Vóórdat de wet naar de Tweede Kamer ging, heeft Van Zelst zijn twijfels voorgelegd aan de initiatiefnemers van het NCC. Hij zegt dat hij geen Inhoudelijke reactie kreeg.
Arbitragezaken
“Als nou in een procedure bij een buitenlandse rechter of het Europese Hof blijkt dat ik gelijk heb, dan hebben we een probleem dat we makkelijk hadden kunnen voorkomen,” vervolgt Van Zelst. De kwestie is volgens hem eenvoudig op te lossen als het NCC in bepaalde specifieke arbitragezaken bevoegd wordt. Van Zelst denkt daarbij aan zaken over erkenning, tenuitvoerlegging en vernietiging van arbitrale vonnissen. “Zo kunnen het NCC en arbitrage elkaar versterken.”
Dan kan het een groot voordeel zijn dat het NCC Engelstalig is. “Grote Engelstalige arbitrages hoeven dan niet vertaald te worden. Erg handig.” Bas van Zelst noemt dit een win-win situatie. “Zo voorkom je het Europeesrechtelijke probleem en geef je een enorme meerwaarde aan het NCC. Bovendien stimuleer je arbitrages in Nederland.”
Nieuwe entiteit
Het NCC deelt Van Zelsts twijfels niet, zegt de woordvoerster van het handelsgerecht. “Wij volgen de lijn van Eddy Bauw en Xandra Kramer.” Deze twee hoogleraren hebben in het Financieele Dagblad van 11 oktober 2019 betoogd dat het NCC niet als een nieuwe gerechtelijke entiteit moet worden gezien. “Het NCC is slechts een de benaming van een kamer van de rechtbank respectievelijk het gerechtshof Amsterdam. Deze gerechten zijn nu ook al bevoegd voor de zaken die door de kamers worden behandeld, ofwel door de gewone bevoegdheidsregels ofwel door op grond van forumkeuze.” Bauw en Kramer hebben dan ook geen zorgen over de tenuitvoerlegging van uitspraken van het NCC. Eddy Bauw is hoogleraar privaatrecht aan de universiteiten van Utrecht en Amsterdam. Xandra Kramer is hoogleraar internationaal privaatrecht en Europees civiel procesrecht aan de universiteiten van Utrecht en Rotterdam.
Vrijwilligheid
Het NCC wijst erop dat het standpunt van Bauw en Kramer recentelijk nader is onderbouwd door advocaat Xandra Van Heesch (JonesDay) in een artikel in het tijdschrift Overeenkomst in de Rechtspraktijk. “De NCC heeft besloten de discussie in de wetenschap af te wachten,” aldus de woordvoerster. “Op basis van de artikelen van Bauw en Kramer en van Van Heesch heeft de NCC geen twijfel over de rechtskracht van NCC-clausules en -vonnissen.”

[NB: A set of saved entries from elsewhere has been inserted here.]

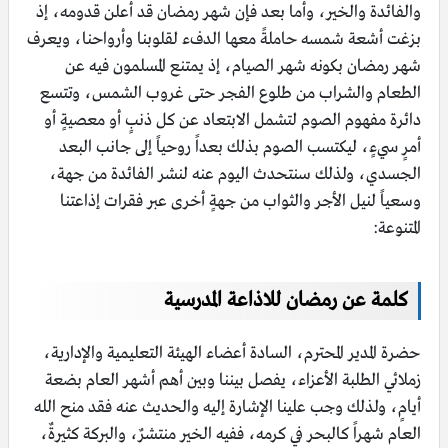
والفائدة والخير، وأما بعد فإن شهر رمضان قد أعلن قدومه، إذ
بزغت أشعة شمسه حاملةً معها الدفء لقلوبنا وأرواحنا، ويعرف
شهر رمضان بكونه شهر الصيام، إذ يمتنع المسلمون فيه عن
الطعام والشراب من طلوع الفجر حتى غروب الشمس، وتتسع
دائرة مفهوم الصوم لتشمل الابتعاد عن كل ذنبٍ أو معصيةٍ أو
أمرٍ سيءٍ، ليكتسب الصوم بذلك بعداً روحياً إلى جانب البعد
الجسدي، ولذلك سنتحدث اليوم عنه لنشر الفائدة من جهة،
وسعياً لنيل الأجر والثواب من جهةٍ أخرى عبر فقرات إذاعتنا
المتنوعة:
كلمة عن رمضان للاذاعة المدرسية
حضرة المدير المحترم، السادة أعضاء الهيئة التعليمية والإدارية،
زملائي الطلبة الأعزاء، يفصل بيننا وبين أهم أشهر العام بضعة
أيامٍ، ولذلك وجب علينا الإشارة إليه والحديث عنه فقد منح الله
العام شهراً كالبحر في كرمه، ففيه الخير منتشرٌ، والبركة كثيرةٌ،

Het is volgens het NCC niet nodig dat dat het NCC verplichte rechtsmacht krijgt in specifieke zaken, zoals arbitrage. “Nee, op basis van vrijwilligheid is het al mogelijk om diverse arbitragezaken door NCC te laten behandelen. De vraag is wat een verplichte rechtsmacht toevoegt.”
Niet in de wielen rijden
Als bezwaar van het NCC is eerder genoemd dat er sprake zou zijn van snelle en dure eliterechtspraak. Ook werd gewaarschuwd dat buitenlandse bedrijven geen zin zouden hebben in een ‘uitwedstrijd’ op Nederlandse bodem. Van Zelst onderschrijft die argumenten. Hij benadrukt ook dat hij het NCC niet in de wielen wil rijden: “Ik sta er niet religieus in. Als het in het belang van mijn cliënt is om naar het NCC te gaan, zal ik dat zeker adviseren.”

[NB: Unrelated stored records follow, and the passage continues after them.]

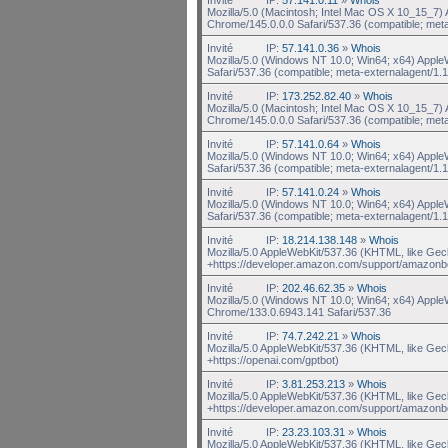
Mozilla/5.0 (Macintosh; Intel Mac OS X 10_15_7
Chrome/145.0.0.0 Safari/537.36 (compatible; met
Invité
IP:
57.141.0.36
»
Whois
Mozilla/5.0 (Windows NT 10.0; Win64; x64) Appl
Safari/537.36 (compatible; meta-externalagent/1.1
Invité
IP:
173.252.82.40
»
Whois
Mozilla/5.0 (Macintosh; Intel Mac OS X 10_15_7
Chrome/145.0.0.0 Safari/537.36 (compatible; met
Invité
IP:
57.141.0.64
»
Whois
Mozilla/5.0 (Windows NT 10.0; Win64; x64) Appl
Safari/537.36 (compatible; meta-externalagent/1.1
Invité
IP:
57.141.0.24
»
Whois
Mozilla/5.0 (Windows NT 10.0; Win64; x64) Appl
Safari/537.36 (compatible; meta-externalagent/1.1
Invité
IP:
18.214.138.148
»
Whois
Mozilla/5.0 AppleWebKit/537.36 (KHTML, like Gec
+https://developer.amazon.com/support/amazonb
Invité
IP:
202.46.62.35
»
Whois
Mozilla/5.0 (Windows NT 10.0; Win64; x64) Appl
Chrome/133.0.6943.141 Safari/537.36
Invité
IP:
74.7.242.21
»
Whois
Mozilla/5.0 AppleWebKit/537.36 (KHTML, like Gec
+https://openai.com/gptbot)
Invité
IP:
3.81.253.213
»
Whois
Mozilla/5.0 AppleWebKit/537.36 (KHTML, like Gec
+https://developer.amazon.com/support/amazonb
Invité
IP:
23.23.103.31
»
Whois
Mozilla/5.0 AppleWebKit/537.36 (KHTML, like Gec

Het NCC, dat op 1 januari 2019 van start ging, heeft tot nu toe zes zaken binnengekregen, waarvan er vijf zijn afgedaan. In één zaak zijn twee uitspraken gedaan. Daarmee loopt het handelsgerecht achter op de planning: voor het eerste jaar waren 25 zaken voorspeld (20 in eerste aanleg en 5 in hoger beroep).